And in fact, I’m not entirely sure what’s going on.

There is evidence, by the way, empirical evidence that younger people need more feedback than older people, largely because I guess by the time you get to a certain age, you’ve sort of decided whether you’re good or bad at what you do and you don’t rely on feedback so much, so that declines.

But organisation was perceived to be unsettled that actually increases as we age and so maybe we become a little bit more sensitive to disorganised organisations as we get older.

Perhaps a little less tolerant. You may have heard of a thing called the grumpy old man, grumpy old woman effect.

It is a statistical and psychological fact that that happens. So maybe as we age we just get a little bit less tolerant to what goes on around us.

If we think it’s disorganised, then the job turned out to be different from what I expected and you see that that, in fact increases somewhat across age until we get to 51 years or older and then it declines.

Move to a better paying job again kind of gloomy, but older people tend to do that far less than younger people.

Bad relationship with my supervisor. Well, in fact, older people tend not to have that so much.

And I guess one of the things that could be a driver there is that we found the type of supervisor that we like to work with by the time we’re 50.

Work was not meaningful. Hey, older people find their work more meaningful and I guess once more it may well be because younger people are still in the act of discovering the job that they’re going to love.
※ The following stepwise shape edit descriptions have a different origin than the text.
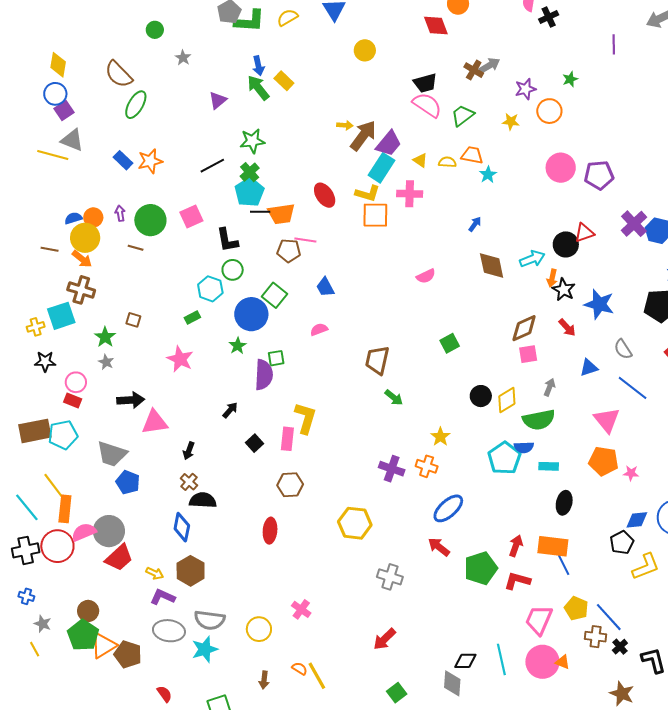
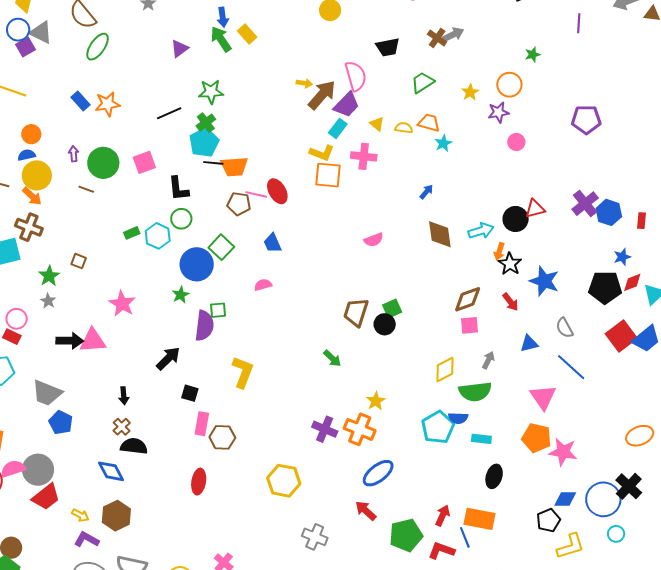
purple star: (525, 89) -> (498, 112), moved
pink semicircle: (427, 105) -> (356, 76), moved, turned 36
yellow star: (511, 122) -> (470, 92), turned 30
gray triangle: (72, 140) -> (41, 32), moved
cyan rectangle: (382, 168) -> (338, 128), size x0.7
pink circle: (561, 168) -> (516, 142), size x0.6
purple pentagon: (599, 175) -> (586, 120), moved
red ellipse: (325, 195) -> (277, 191), moved
orange circle: (93, 217) -> (31, 134), moved
green rectangle: (192, 318) -> (132, 233), moved
brown trapezoid: (377, 360) -> (356, 312), moved
black circle: (481, 396) -> (385, 324), moved
black arrow: (230, 410) -> (168, 358), size x1.5
pink triangle: (155, 422) -> (93, 341), moved
pink rectangle: (287, 439) -> (202, 424), moved
black square: (254, 443) -> (190, 393), turned -36
black arrow: (189, 451) -> (124, 396), turned -30
orange cross: (427, 466) -> (360, 429), size x1.4
pink star: (631, 473) -> (563, 452), size x1.8
blue diamond: (182, 527) -> (111, 471), turned -44
blue line: (564, 565) -> (465, 537), moved

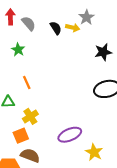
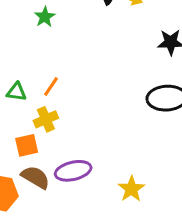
orange line: (27, 82) -> (51, 86), moved, turned 48
purple ellipse: (70, 135) -> (73, 171), moved

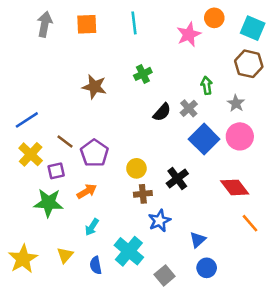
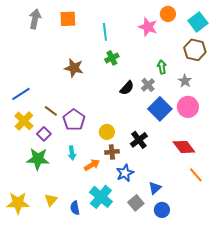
cyan line: (134, 23) -> (105, 32), moved
cyan square: (253, 28) -> (198, 22), turned 30
pink star: (189, 34) -> (148, 27), turned -30
purple square: (56, 171) -> (44, 134), turned -32
orange arrow: (87, 191) -> (92, 165), moved
cyan arrow: (92, 227) -> (72, 153), moved, turned -40
yellow star: (23, 259) -> (18, 203), turned 30
gray square: (165, 275) -> (136, 203), moved

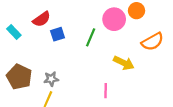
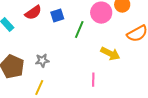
blue square: (58, 34) -> (57, 16), moved
gray star: (51, 79) -> (42, 61), moved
And then we move on to the job being too demanding and stressful. Interestingly, younger people perceive that more often than older people.
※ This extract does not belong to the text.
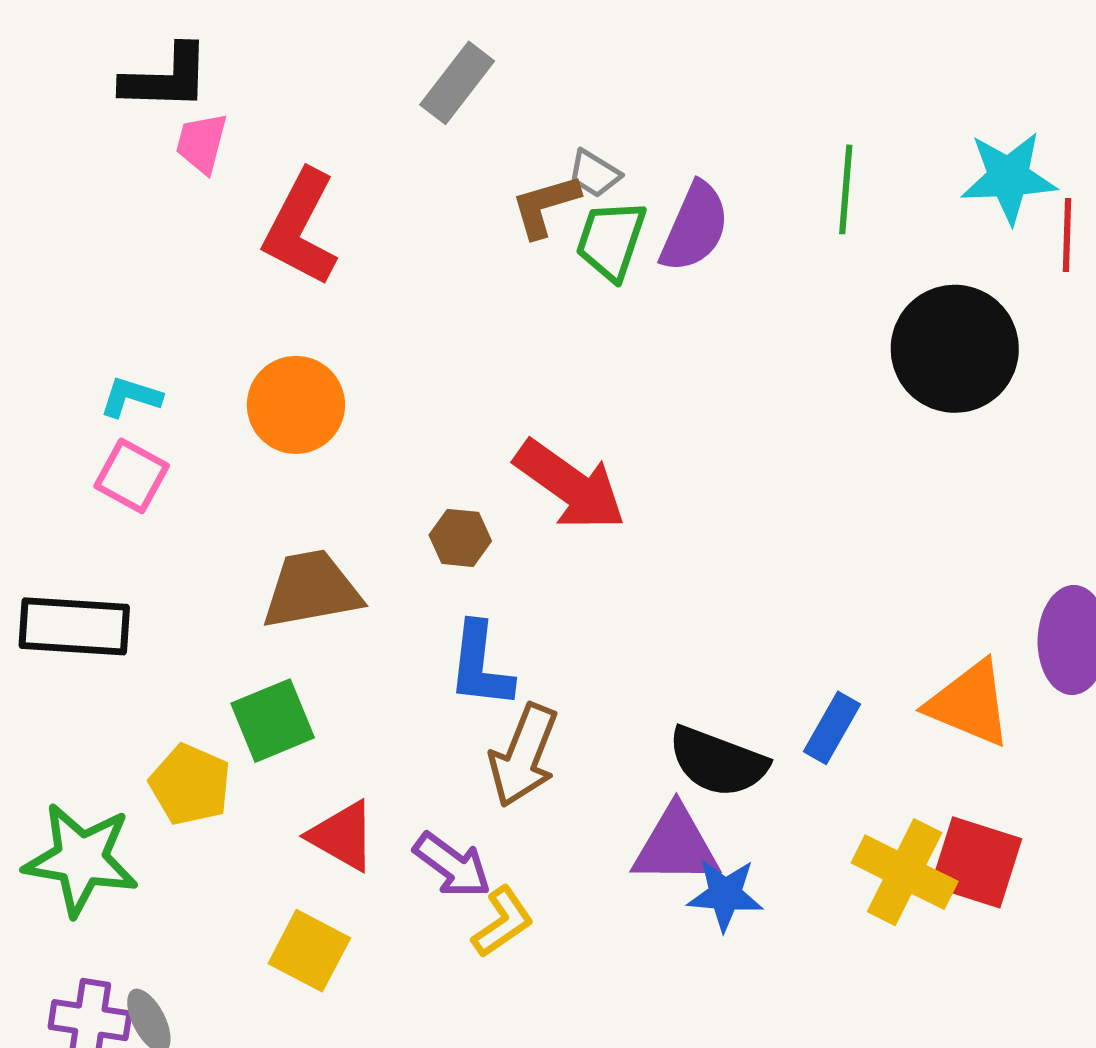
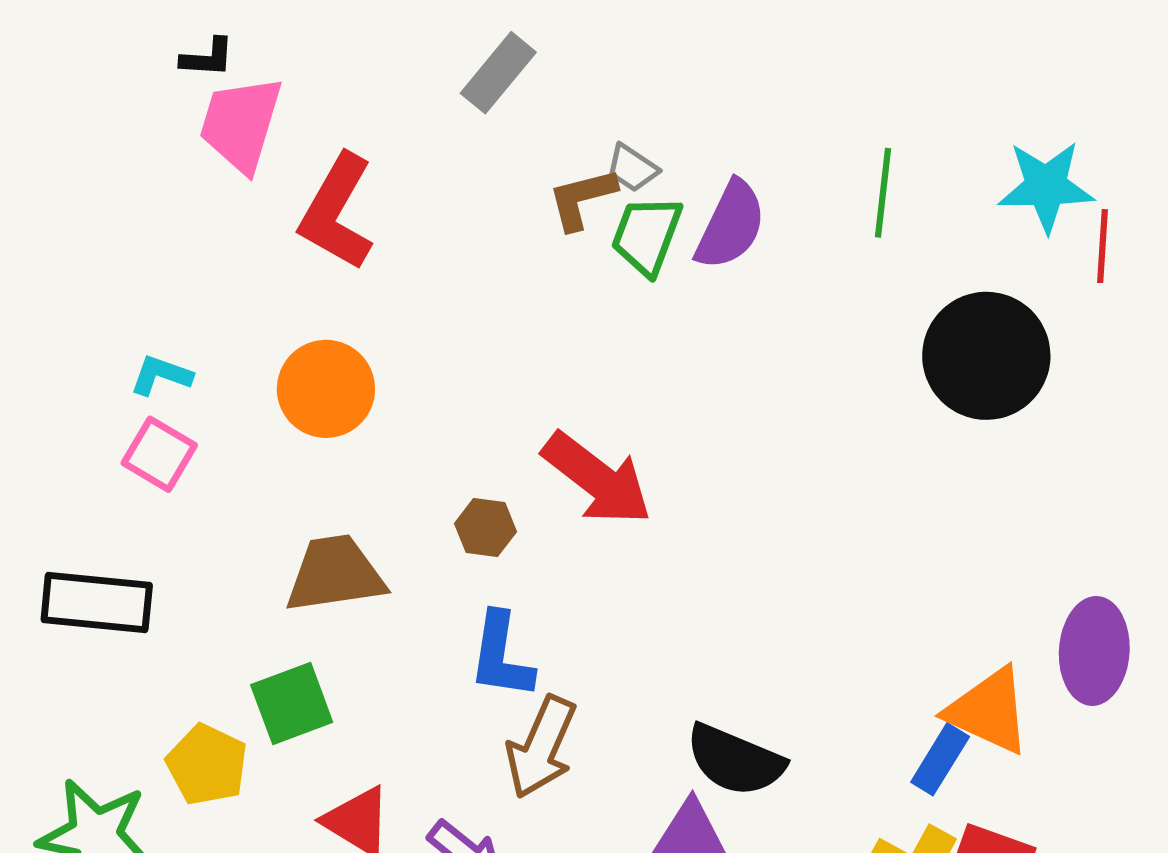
black L-shape: (166, 78) -> (207, 58), size x0.6
pink trapezoid: (202, 143) -> (241, 124), size x1.6
blue rectangle: (832, 728) -> (940, 759), moved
Negative experiences with colleagues. Line ball I guess the middle rank is slightly higher.

And I left for personal reasons not related to the job.
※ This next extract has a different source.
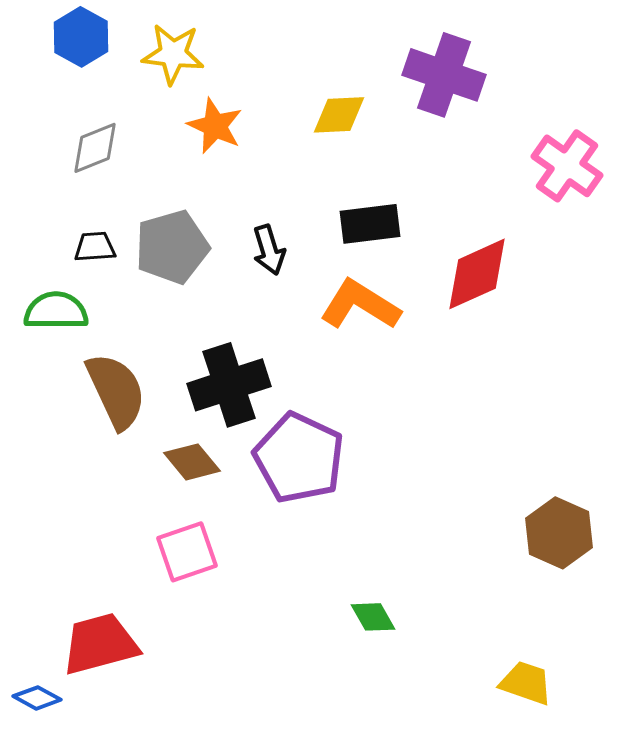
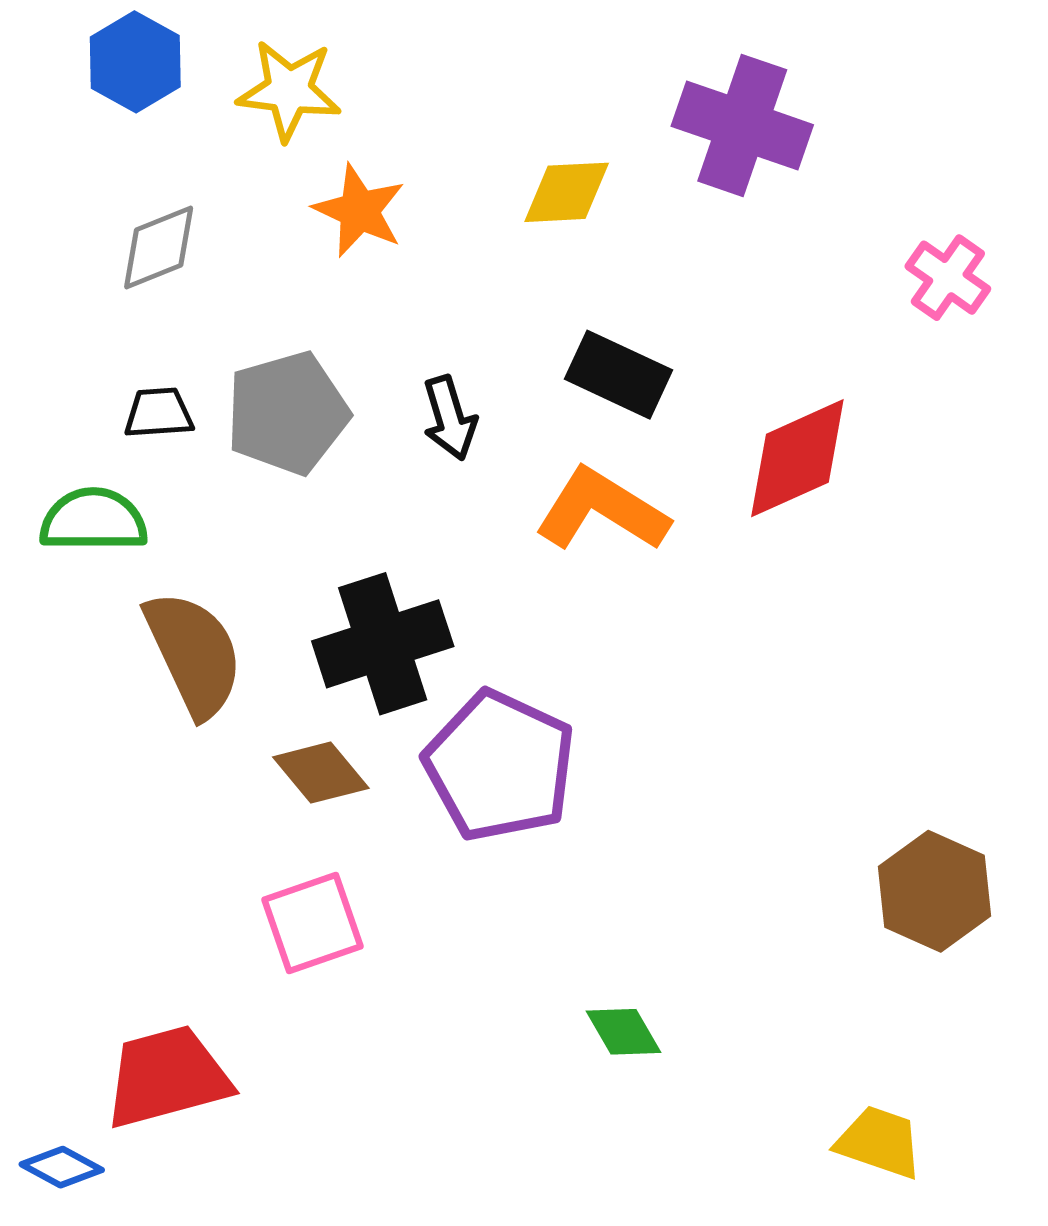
pink cross: (567, 166) -> (948, 278), size x0.7
black rectangle: (370, 224) -> (618, 375), turned 32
And not surprisingly that increases as one ages because I guess you run into health problems or maybe you’re with a partner who has health problems or friends who have health problems, because of the fact that you’re elderly.

The influence of salary on staff retention

Salary observations. Top of this set of bars, we have the lowest paid and at the bottom we have the highest paid.

Move to a more exciting opportunity, well, line ball in the middle. Certainly low when you’re lowly paid, but people who are highly paid often move for more exciting opportunities.

Absence of clear performance feedback. You’ll notice highly paid people very rarely do that in comparison with the rest of the population and I don’t know whether that’s that they’re getting more feedback or they need it less.

Organisation perceived to be unsettled. Slight tendency there to, as you’re more highly paid you’ll be more likely to do that.

Job turned out to be different from what we expected.

Highly-paid people tend not to have that experience and I guess that may well be because of the intensity of the recruitment process and the number of recruitment interviews that take place. So it’s hard to misunderstand.

Move to a better paying job. No great result there.

Bad relationship with my supervisor. Interestingly, the people from 70 to 100 seem to have more of that than people who are lowly paid and higher paid. So that’s an interesting distribution.

Work wasn’t meaningful. Well, the more highly paid you are, I presume that your work is more meaningful.

Job too demanding and stressful.

Interestingly, people who are at the highest salary level do that, leave their job for the perception that it’s too demanding or stressful, much less than people who are lowly paid.

Now we measured resilience of people across Australia and New Zealand, thousands of them, and we correlated that with income.

And certainly one of the things I think you’re paying for when you pay people a lot, you’re paying for resilience.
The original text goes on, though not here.